Rochelle frowned. “Is that dog…”

“Sleeping in my room. Don’t get your panties in a wad. It’s just until I round up some food to take over there. He’s got Bo tonight. What do little boys like to eat?”

“I never had a little boy, so I wouldn’t know. But I can tell you what the big ones like. Meat. Fried things. Cheesey things. Anything with ketchup or barbecue sauce. Or jalapeños.”

“Well, it’s after five now, and I promised to have dinner there at six,” Grace said. “So I don’t have time to fix anything healthy from scratch. What are our specials tonight?”

“Wings. Crab burgers. Fried fish bites. Taco casserole.”

“God help me, but the taco casserole hits on all the major male food groups,” Grace said.

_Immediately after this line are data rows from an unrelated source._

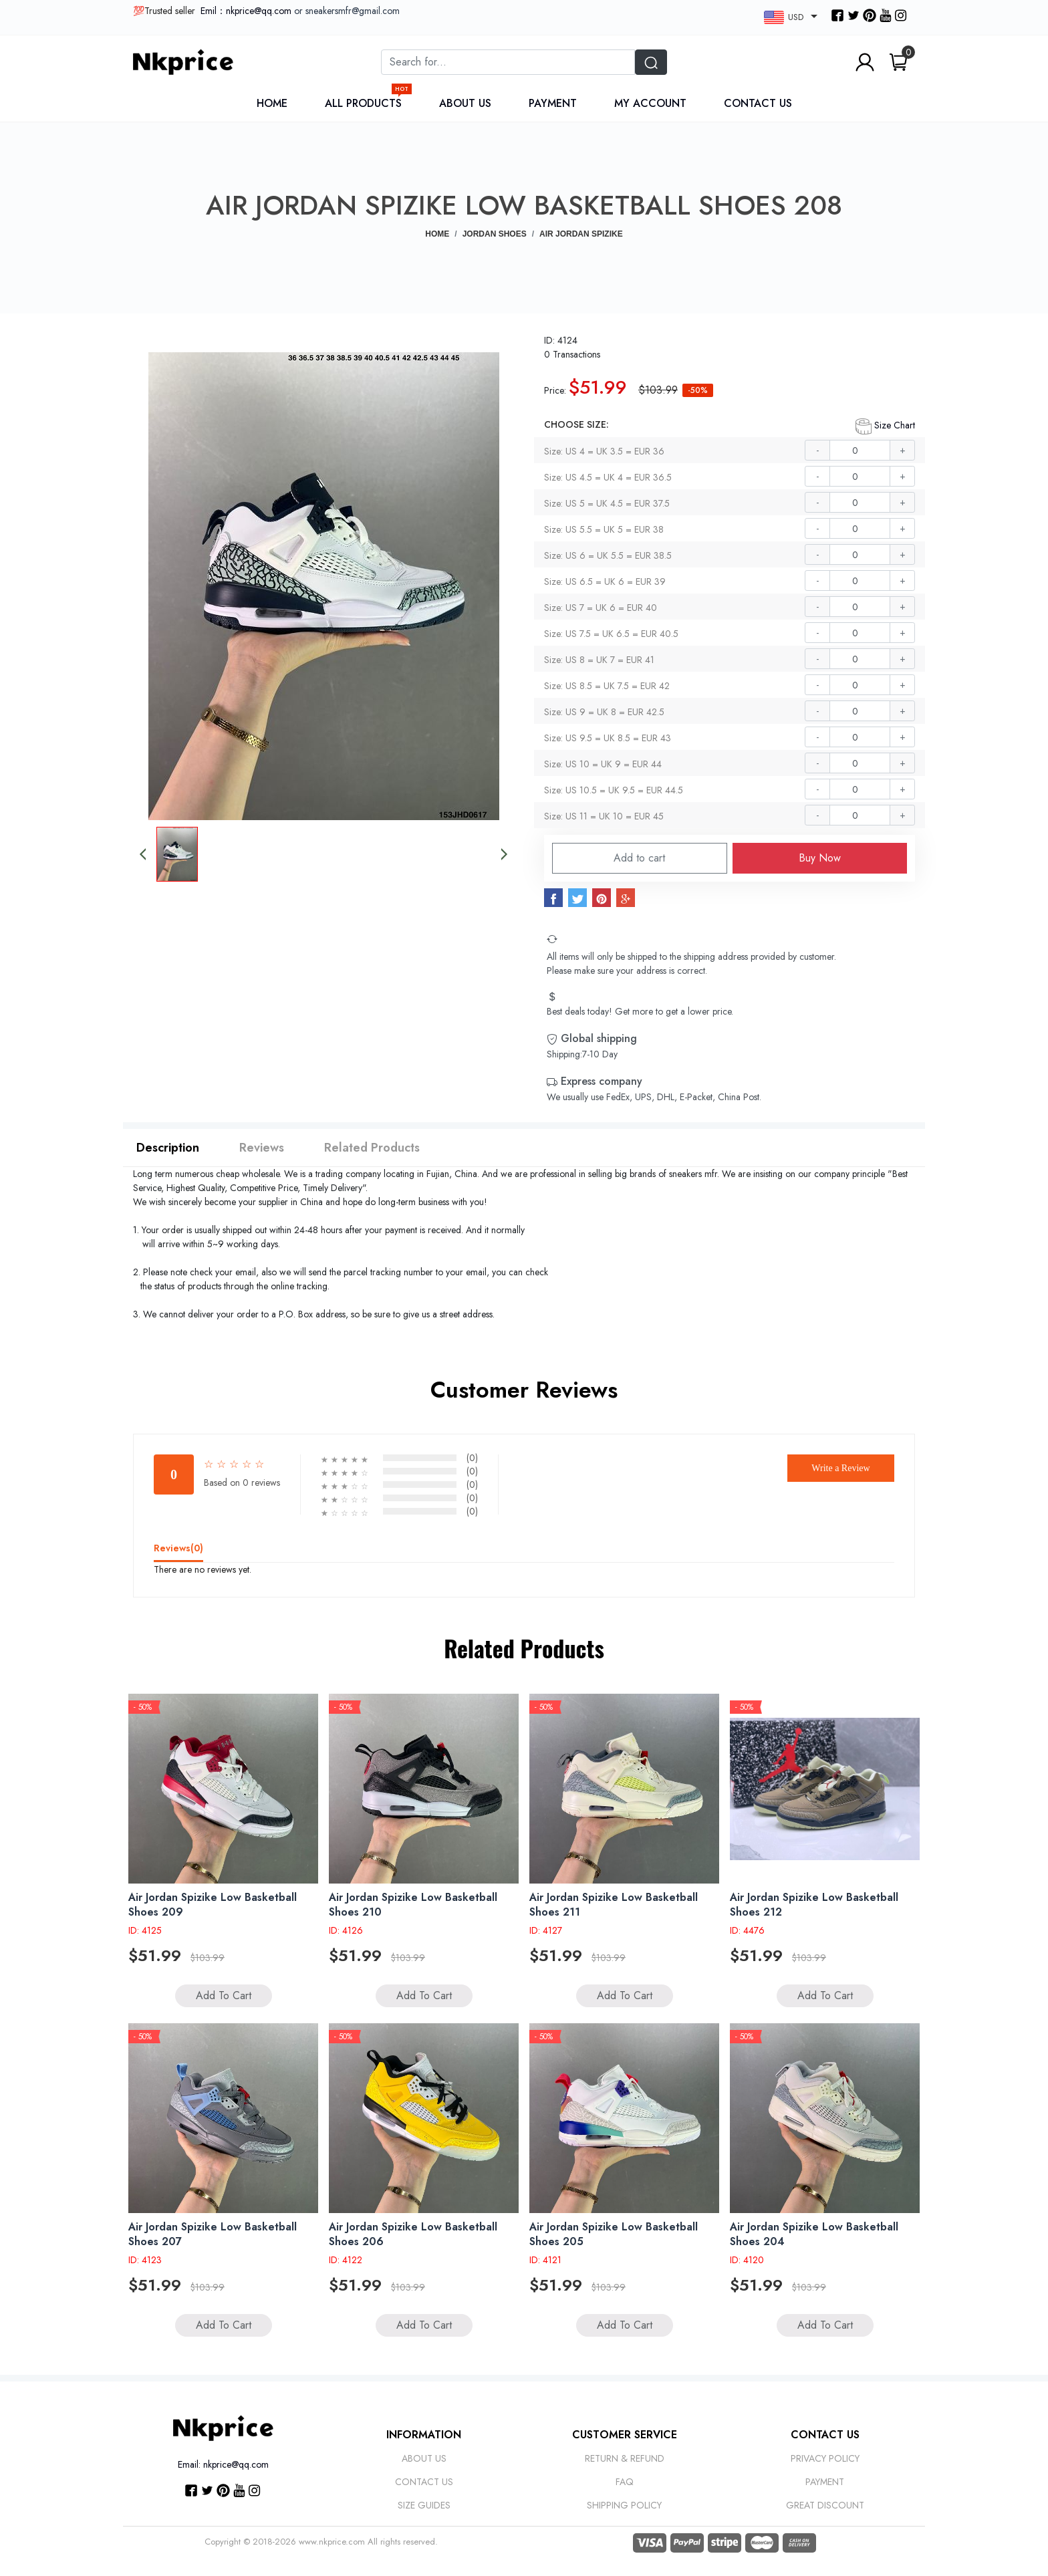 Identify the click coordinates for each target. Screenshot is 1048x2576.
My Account (650, 103)
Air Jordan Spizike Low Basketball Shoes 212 (814, 1905)
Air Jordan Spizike (581, 234)
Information (423, 2434)
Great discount (825, 2505)
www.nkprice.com (332, 2541)
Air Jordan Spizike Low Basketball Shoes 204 (814, 2234)
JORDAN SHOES (495, 234)
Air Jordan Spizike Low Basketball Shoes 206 (413, 2234)
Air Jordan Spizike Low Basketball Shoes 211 (613, 1905)
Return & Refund (624, 2458)
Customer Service (624, 2434)
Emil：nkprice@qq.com (246, 10)
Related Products (372, 1147)
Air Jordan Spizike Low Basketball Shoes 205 (613, 2234)
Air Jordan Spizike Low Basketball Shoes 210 (413, 1905)
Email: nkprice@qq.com (223, 2464)
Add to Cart (223, 1995)
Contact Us (758, 103)
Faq (625, 2481)
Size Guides (424, 2505)
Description (167, 1147)
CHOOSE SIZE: (576, 424)
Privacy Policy (825, 2458)
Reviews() (178, 1548)
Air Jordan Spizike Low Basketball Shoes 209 (212, 1905)
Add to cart (639, 858)
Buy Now (820, 858)
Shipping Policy (624, 2505)
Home (272, 103)
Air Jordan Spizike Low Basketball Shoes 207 (212, 2234)
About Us (465, 103)
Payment (553, 103)
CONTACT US (825, 2434)
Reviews (261, 1147)
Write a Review (840, 1468)
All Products (366, 103)
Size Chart (885, 426) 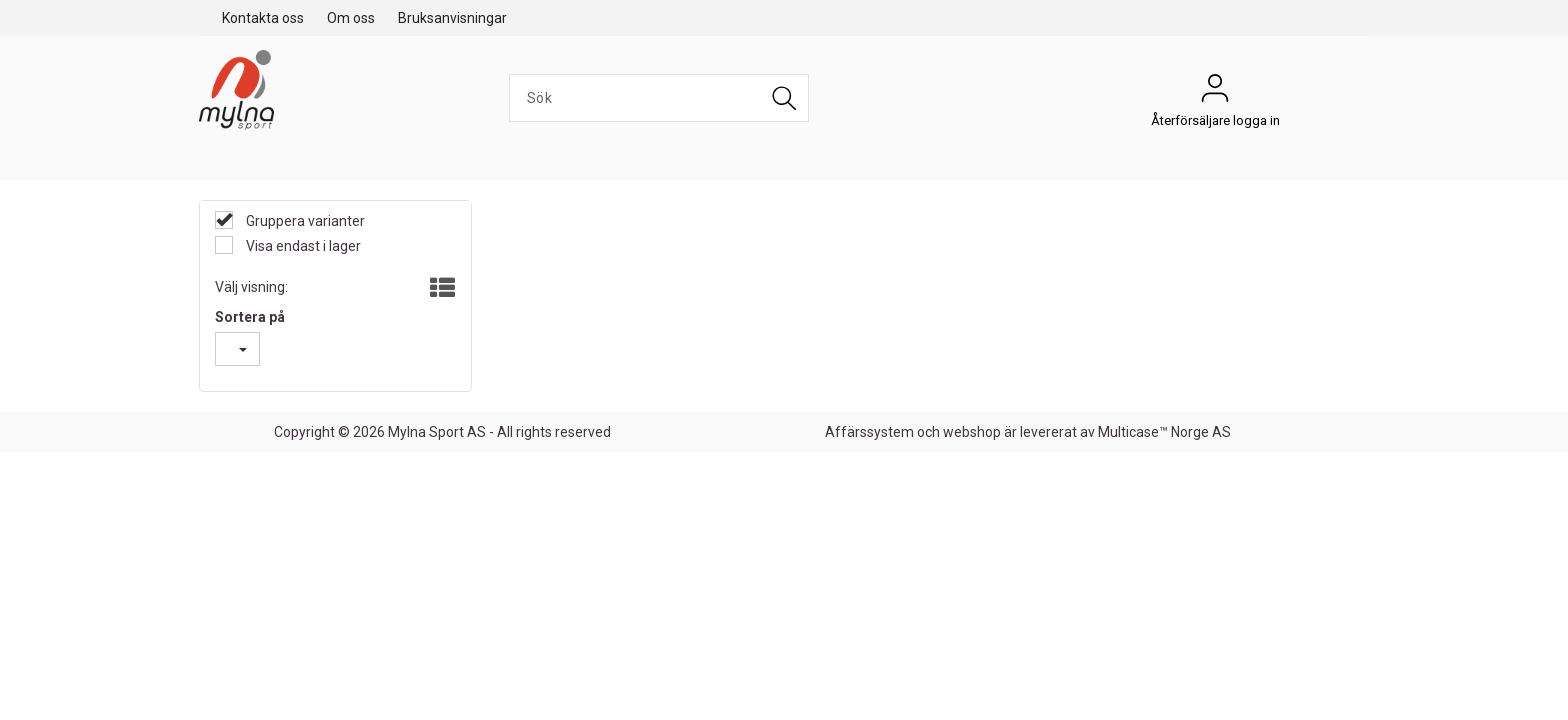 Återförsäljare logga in (1215, 93)
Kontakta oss (263, 18)
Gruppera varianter (304, 221)
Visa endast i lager (302, 246)
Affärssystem (869, 432)
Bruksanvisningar (452, 18)
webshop (972, 432)
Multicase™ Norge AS (1164, 432)
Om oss (351, 18) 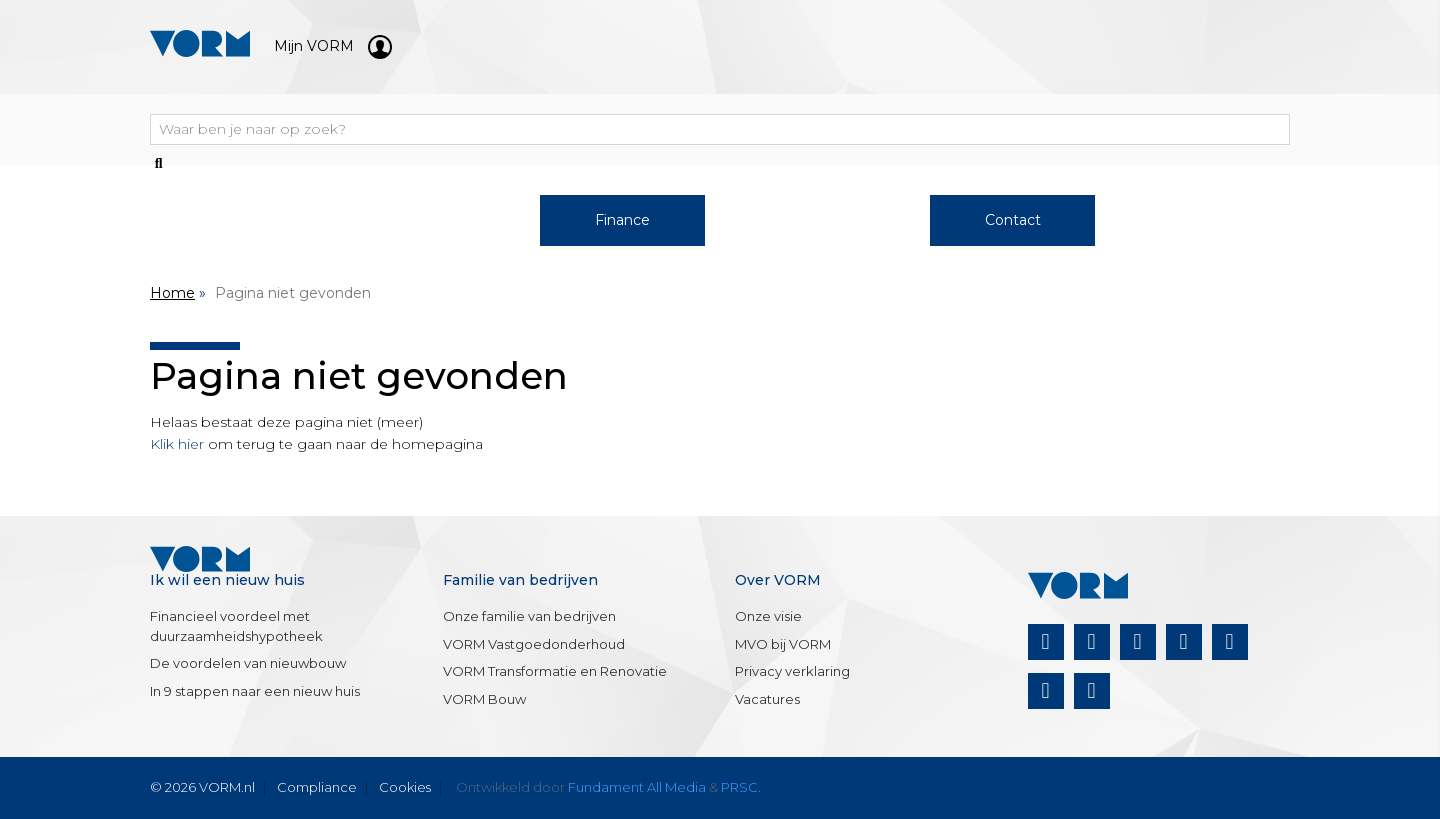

She went through the swinging doors into the kitchen and found the taco casserole on the steam table. Grace scooped up enough of the casserole to fit into a foil nine-by-twelve to-go tray and fitted it with a cardboard top. She was filling another foil tray with salad when Rochelle joined her.

“What about dessert?”

“Maybe just some fruit?”

Rochelle snorted. “If you’re ever gonna land another man you’ve got to get over this healthy fetish of yours.” She turned to one of the big walk-in coolers and lifted out a plastic-covered dish. “Never met a man or a kid yet who didn’t love my brownie pie,” she said, slicing off a huge slab and placing it in a large Styrofoam clamshell. Then she reached back into the cooler and handed her daughter a white can. “Whipped cream. You know what to do with this. Don’t you?”

“Get your mind out of the gutter,” Grace said primly. She sorted everything into a large brown paper sack. “Thanks, Mom. This will be great.”

Rochelle raised one eyebrow. “Don’t forget the damned dog.”

*   *   *

Wyatt Keeler emerged from the shower to find the other male inhabitants of his home immersed in the Rays game. Nelson was stationed in his recliner command center, and Bo was sprawled on his belly on the floor, his face inches from the television. The room was a disaster. A mound of clean, unfolded laundry took up most of the sofa. Bo’s mud-grimed T-ball uniform, underpants, socks, cleats, and sweat-soaked cap were tossed on the floor. The wood laminate coffee table was littered with three days’ worth of newspapers; dirty dishes, including a half-eaten potpie; empty Coke cans; and the remains of their fast-food lunch.